** Opening Data for processing block **

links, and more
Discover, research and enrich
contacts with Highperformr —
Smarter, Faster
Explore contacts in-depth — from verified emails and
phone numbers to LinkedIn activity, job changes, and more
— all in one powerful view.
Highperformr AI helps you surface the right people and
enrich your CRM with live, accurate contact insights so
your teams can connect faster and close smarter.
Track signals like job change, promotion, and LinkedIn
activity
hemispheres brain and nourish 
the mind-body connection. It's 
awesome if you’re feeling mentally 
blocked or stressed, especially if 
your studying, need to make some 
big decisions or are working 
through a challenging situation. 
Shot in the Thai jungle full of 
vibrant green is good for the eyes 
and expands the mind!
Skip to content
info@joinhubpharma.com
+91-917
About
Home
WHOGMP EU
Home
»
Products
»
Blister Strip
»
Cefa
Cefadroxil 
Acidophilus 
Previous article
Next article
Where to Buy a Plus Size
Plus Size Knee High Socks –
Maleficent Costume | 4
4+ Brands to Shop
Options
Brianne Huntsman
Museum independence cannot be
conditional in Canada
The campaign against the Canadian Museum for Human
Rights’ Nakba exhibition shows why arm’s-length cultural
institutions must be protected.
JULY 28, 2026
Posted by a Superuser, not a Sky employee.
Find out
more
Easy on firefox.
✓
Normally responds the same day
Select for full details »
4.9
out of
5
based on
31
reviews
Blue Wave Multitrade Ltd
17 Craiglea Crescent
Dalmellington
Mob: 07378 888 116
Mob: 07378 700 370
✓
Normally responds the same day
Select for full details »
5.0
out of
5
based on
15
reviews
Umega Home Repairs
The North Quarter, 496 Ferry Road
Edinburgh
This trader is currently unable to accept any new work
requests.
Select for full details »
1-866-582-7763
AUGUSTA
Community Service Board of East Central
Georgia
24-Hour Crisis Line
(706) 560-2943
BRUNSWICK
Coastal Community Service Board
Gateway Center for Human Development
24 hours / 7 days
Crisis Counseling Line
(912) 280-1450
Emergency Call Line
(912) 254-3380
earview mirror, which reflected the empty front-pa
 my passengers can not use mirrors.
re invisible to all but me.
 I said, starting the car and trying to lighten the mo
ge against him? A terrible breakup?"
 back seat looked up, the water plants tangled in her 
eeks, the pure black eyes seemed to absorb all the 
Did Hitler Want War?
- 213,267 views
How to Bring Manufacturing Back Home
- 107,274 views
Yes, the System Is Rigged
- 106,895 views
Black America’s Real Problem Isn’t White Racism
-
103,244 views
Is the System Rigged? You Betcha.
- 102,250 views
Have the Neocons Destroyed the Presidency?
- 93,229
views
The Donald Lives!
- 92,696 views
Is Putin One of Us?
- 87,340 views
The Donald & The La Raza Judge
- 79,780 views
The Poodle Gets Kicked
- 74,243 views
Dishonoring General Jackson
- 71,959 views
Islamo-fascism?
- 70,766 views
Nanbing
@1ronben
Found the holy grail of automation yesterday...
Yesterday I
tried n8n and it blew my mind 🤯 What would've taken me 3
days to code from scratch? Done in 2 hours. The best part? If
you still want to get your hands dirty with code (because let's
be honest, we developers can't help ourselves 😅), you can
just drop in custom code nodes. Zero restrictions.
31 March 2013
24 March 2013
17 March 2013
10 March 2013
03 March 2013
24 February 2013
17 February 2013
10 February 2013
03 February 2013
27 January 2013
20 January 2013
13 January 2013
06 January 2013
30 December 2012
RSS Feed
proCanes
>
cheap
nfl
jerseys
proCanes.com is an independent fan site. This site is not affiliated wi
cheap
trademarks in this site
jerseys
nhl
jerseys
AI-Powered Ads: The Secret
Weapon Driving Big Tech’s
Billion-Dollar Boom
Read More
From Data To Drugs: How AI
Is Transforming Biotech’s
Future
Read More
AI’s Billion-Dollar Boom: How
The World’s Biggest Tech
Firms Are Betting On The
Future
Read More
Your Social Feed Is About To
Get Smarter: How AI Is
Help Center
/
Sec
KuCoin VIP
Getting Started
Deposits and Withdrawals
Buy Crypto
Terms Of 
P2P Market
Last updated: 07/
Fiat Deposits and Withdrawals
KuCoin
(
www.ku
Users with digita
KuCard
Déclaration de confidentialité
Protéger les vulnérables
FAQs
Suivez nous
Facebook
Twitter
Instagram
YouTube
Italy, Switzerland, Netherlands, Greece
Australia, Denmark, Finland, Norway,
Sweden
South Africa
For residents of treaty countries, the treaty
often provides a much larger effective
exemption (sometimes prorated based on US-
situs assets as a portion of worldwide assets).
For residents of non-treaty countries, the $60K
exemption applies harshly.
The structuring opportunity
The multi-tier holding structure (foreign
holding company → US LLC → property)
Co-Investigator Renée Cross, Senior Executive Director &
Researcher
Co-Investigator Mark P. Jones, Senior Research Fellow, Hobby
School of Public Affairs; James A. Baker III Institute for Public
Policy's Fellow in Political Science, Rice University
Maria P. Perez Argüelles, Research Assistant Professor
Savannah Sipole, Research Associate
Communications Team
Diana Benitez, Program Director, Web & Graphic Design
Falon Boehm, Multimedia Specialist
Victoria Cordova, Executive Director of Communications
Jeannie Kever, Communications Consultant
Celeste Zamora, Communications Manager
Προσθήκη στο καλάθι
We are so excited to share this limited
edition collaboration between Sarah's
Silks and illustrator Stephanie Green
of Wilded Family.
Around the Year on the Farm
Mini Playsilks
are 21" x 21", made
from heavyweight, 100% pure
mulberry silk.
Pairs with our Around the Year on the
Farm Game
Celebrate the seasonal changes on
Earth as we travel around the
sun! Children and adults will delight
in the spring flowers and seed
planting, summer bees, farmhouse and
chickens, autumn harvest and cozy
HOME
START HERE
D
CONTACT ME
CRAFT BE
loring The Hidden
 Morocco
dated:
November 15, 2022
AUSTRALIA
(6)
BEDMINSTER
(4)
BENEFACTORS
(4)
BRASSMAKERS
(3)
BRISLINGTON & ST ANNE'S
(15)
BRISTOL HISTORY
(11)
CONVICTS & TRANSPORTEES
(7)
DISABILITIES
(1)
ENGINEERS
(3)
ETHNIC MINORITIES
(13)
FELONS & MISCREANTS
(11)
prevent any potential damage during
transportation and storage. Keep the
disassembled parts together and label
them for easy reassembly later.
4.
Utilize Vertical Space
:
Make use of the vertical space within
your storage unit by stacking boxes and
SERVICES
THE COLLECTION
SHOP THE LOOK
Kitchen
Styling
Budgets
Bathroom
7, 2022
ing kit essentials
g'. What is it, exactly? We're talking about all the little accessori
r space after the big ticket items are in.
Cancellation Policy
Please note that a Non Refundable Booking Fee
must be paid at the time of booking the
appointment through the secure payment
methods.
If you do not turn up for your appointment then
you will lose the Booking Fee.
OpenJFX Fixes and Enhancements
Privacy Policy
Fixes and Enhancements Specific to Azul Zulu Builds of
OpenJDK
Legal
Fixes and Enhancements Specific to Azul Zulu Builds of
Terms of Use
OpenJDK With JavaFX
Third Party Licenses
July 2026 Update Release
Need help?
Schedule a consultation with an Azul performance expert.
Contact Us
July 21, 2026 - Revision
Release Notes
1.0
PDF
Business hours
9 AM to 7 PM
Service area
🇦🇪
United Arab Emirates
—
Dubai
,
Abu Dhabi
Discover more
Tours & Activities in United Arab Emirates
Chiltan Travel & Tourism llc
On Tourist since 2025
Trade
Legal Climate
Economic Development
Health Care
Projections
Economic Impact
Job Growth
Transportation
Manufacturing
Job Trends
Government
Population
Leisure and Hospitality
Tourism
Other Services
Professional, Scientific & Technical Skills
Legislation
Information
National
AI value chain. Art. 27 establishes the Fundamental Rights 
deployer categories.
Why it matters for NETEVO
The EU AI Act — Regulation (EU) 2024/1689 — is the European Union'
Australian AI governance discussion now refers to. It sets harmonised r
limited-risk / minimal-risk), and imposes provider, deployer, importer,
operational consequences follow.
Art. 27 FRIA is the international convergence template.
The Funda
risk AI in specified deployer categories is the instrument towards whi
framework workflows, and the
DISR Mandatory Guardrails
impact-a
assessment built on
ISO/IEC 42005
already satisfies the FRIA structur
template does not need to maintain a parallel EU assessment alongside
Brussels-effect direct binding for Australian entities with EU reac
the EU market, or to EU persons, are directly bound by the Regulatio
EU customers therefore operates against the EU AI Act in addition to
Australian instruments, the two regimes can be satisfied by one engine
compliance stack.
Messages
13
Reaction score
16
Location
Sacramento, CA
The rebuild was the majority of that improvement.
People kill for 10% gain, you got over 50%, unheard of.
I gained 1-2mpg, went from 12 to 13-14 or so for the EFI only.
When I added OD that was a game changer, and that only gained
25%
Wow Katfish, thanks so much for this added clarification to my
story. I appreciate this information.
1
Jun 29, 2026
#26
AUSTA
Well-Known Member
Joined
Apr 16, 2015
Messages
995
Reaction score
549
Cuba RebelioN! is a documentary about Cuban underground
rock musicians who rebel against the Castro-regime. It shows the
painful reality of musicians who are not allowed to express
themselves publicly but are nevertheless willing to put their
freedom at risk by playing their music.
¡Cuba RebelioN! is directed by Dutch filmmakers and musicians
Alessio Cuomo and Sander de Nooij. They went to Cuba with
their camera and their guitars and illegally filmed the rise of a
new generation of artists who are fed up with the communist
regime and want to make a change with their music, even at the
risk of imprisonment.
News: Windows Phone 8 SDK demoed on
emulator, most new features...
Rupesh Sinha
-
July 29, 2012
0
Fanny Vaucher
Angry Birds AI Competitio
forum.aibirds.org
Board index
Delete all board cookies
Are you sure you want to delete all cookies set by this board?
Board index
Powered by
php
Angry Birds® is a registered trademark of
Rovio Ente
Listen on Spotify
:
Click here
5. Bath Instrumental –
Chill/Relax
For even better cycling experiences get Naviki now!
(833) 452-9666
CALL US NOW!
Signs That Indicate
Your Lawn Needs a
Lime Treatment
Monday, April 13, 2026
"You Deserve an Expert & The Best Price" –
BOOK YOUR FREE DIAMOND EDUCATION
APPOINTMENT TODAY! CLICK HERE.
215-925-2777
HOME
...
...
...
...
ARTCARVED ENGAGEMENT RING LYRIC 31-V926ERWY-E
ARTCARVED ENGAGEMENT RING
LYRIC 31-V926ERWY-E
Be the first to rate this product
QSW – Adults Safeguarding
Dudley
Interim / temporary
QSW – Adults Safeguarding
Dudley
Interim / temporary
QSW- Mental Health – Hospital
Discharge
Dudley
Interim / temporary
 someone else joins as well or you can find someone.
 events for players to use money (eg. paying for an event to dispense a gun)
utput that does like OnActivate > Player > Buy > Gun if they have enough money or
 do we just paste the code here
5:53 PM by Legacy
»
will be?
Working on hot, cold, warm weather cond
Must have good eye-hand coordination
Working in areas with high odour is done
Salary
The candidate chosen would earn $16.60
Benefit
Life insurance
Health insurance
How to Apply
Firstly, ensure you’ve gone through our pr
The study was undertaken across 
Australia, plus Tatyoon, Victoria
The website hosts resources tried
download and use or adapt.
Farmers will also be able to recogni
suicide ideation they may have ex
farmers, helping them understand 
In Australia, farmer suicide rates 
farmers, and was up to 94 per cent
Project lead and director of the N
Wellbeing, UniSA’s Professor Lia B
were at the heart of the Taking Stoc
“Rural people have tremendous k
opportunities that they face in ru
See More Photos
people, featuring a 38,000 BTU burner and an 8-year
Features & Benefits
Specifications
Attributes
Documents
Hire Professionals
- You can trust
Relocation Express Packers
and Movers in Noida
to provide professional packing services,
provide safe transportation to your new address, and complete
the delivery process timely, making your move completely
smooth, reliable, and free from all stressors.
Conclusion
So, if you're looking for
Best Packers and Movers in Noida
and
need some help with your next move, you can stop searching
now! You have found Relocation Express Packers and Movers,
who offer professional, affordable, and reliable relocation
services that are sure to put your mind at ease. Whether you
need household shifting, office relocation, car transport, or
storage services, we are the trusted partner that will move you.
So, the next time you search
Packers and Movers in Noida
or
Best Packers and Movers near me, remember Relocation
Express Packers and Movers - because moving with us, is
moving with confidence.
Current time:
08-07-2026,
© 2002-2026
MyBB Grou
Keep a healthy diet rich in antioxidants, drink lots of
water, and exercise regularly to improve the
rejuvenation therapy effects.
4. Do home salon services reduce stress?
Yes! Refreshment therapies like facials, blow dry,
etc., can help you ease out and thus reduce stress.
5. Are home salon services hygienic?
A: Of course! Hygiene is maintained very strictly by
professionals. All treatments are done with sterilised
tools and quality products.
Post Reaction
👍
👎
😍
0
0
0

** Closing Data for processing block **

## Requirement
For the material above, reproduce exactly the lines from the line with "Brianne Huntsman" to the line with "10 March 2013", inclusive, and exclude all others.

## Result of the task
Brianne Huntsman
Museum independence cannot be
conditional in Canada
The campaign against the Canadian Museum for Human
Rights’ Nakba exhibition shows why arm’s-length cultural
institutions must be protected.
JULY 28, 2026
Posted by a Superuser, not a Sky employee.
Find out
more
Easy on firefox.
✓
Normally responds the same day
Select for full details »
4.9
out of
5
based on
31
reviews
Blue Wave Multitrade Ltd
17 Craiglea Crescent
Dalmellington
Mob: 07378 888 116
Mob: 07378 700 370
✓
Normally responds the same day
Select for full details »
5.0
out of
5
based on
15
reviews
Umega Home Repairs
The North Quarter, 496 Ferry Road
Edinburgh
This trader is currently unable to accept any new work
requests.
Select for full details »
1-866-582-7763
AUGUSTA
Community Service Board of East Central
Georgia
24-Hour Crisis Line
(706) 560-2943
BRUNSWICK
Coastal Community Service Board
Gateway Center for Human Development
24 hours / 7 days
Crisis Counseling Line
(912) 280-1450
Emergency Call Line
(912) 254-3380
earview mirror, which reflected the empty front-pa
 my passengers can not use mirrors.
re invisible to all but me.
 I said, starting the car and trying to lighten the mo
ge against him? A terrible breakup?"
 back seat looked up, the water plants tangled in her 
eeks, the pure black eyes seemed to absorb all the 
Did Hitler Want War?
- 213,267 views
How to Bring Manufacturing Back Home
- 107,274 views
Yes, the System Is Rigged
- 106,895 views
Black America’s Real Problem Isn’t White Racism
-
103,244 views
Is the System Rigged? You Betcha.
- 102,250 views
Have the Neocons Destroyed the Presidency?
- 93,229
views
The Donald Lives!
- 92,696 views
Is Putin One of Us?
- 87,340 views
The Donald & The La Raza Judge
- 79,780 views
The Poodle Gets Kicked
- 74,243 views
Dishonoring General Jackson
- 71,959 views
Islamo-fascism?
- 70,766 views
Nanbing
@1ronben
Found the holy grail of automation yesterday...
Yesterday I
tried n8n and it blew my mind 🤯 What would've taken me 3
days to code from scratch? Done in 2 hours. The best part? If
you still want to get your hands dirty with code (because let's
be honest, we developers can't help ourselves 😅), you can
just drop in custom code nodes. Zero restrictions.
31 March 2013
24 March 2013
17 March 2013
10 March 2013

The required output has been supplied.